→ **Dataset entries**
- - -
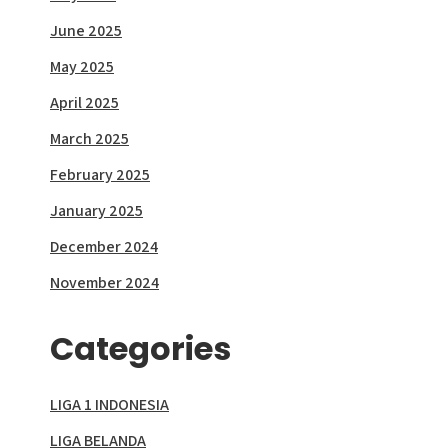
June 2025
May 2025
April 2025
March 2025
February 2025
January 2025
December 2024
November 2024
Categories
LIGA 1 INDONESIA
LIGA BELANDA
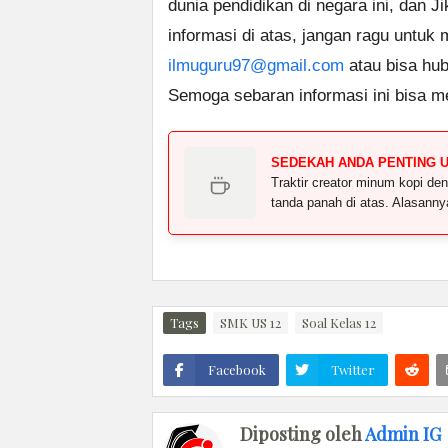
dunia pendidikan di negara ini, dan J
informasi di atas, jangan ragu untuk
ilmuguru97@gmail.com
atau bisa hub
Semoga sebaran informasi ini bisa m
SEDEKAH ANDA PENTING 
Traktir creator minum kopi 
tanda panah di atas. Alasann
Tags
SMK US 12
Soal Kelas 12
Facebook
Twitter
Diposting oleh
Admin IG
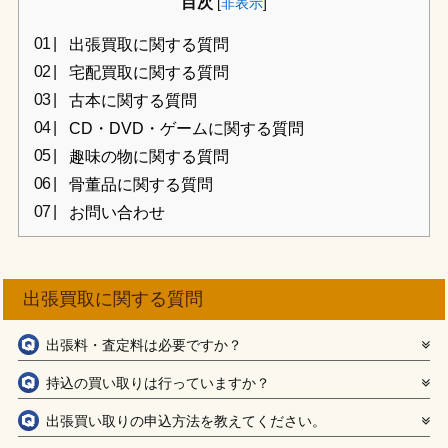
目次
[
非表示
]
出張買取に関する質問
宅配買取に関する質問
古本に関する質問
CD・DVD・ゲームに関する質問
趣味の物に関する質問
骨董品に関する質問
お問い合わせ
出張買取に関する質問
出張料・査定料は必要ですか？
持込の買い取りは行っていますか？
出張買い取りの申込方法を教えてください。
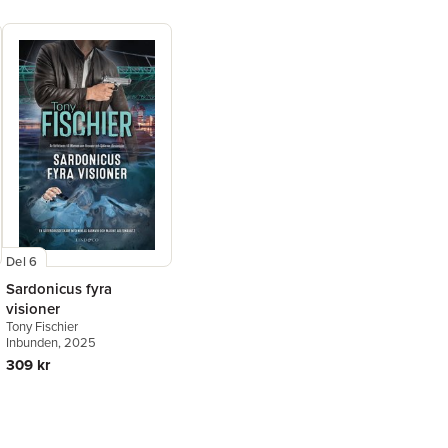
Del 6
Sardonicus fyra
visioner
Tony Fischier
Inbunden
, 2025
309 kr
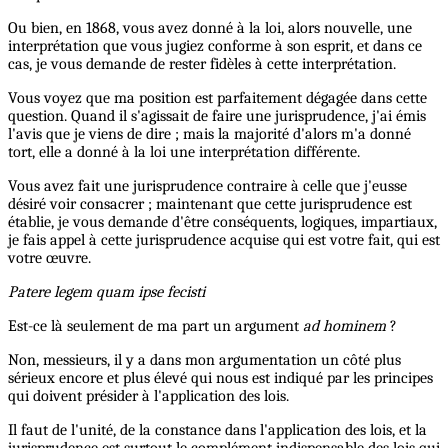
Ou bien, en 1868, vous avez donné à la loi, alors nouvelle, une
interprétation que vous jugiez conforme à son esprit, et dans ce
cas, je vous demande de rester fidèles à cette interprétation.
Vous voyez que ma position est parfaitement dégagée dans cette
question. Quand il s'agissait de faire une jurisprudence, j'ai émis
l'avis que je viens de dire ; mais la majorité d'alors m'a donné
tort, elle a donné à la loi une interprétation différente.
Vous avez fait une jurisprudence contraire à celle que j'eusse
désiré voir consacrer ; maintenant que cette jurisprudence est
établie, je vous demande d'être conséquents, logiques, impartiaux,
je fais appel à cette jurisprudence acquise qui est votre fait, qui est
votre œuvre.
Patere legem quam ipse fecisti
Est-ce là seulement de ma part un argument
ad hominem
?
Non, messieurs, il y a dans mon argumentation un côté plus
sérieux encore et plus élevé qui nous est indiqué par les principes
qui doivent présider à l'application des lois.
Il faut de l'unité, de la constance dans l'application des lois, et la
- - -
→ **Your task**
Each line of the data that has the string "avez" should be returned.

→ **Exercise result**
Ou bien, en 1868, vous avez donné à la loi, alors nouvelle, une
Vous avez fait une jurisprudence contraire à celle que j'eusse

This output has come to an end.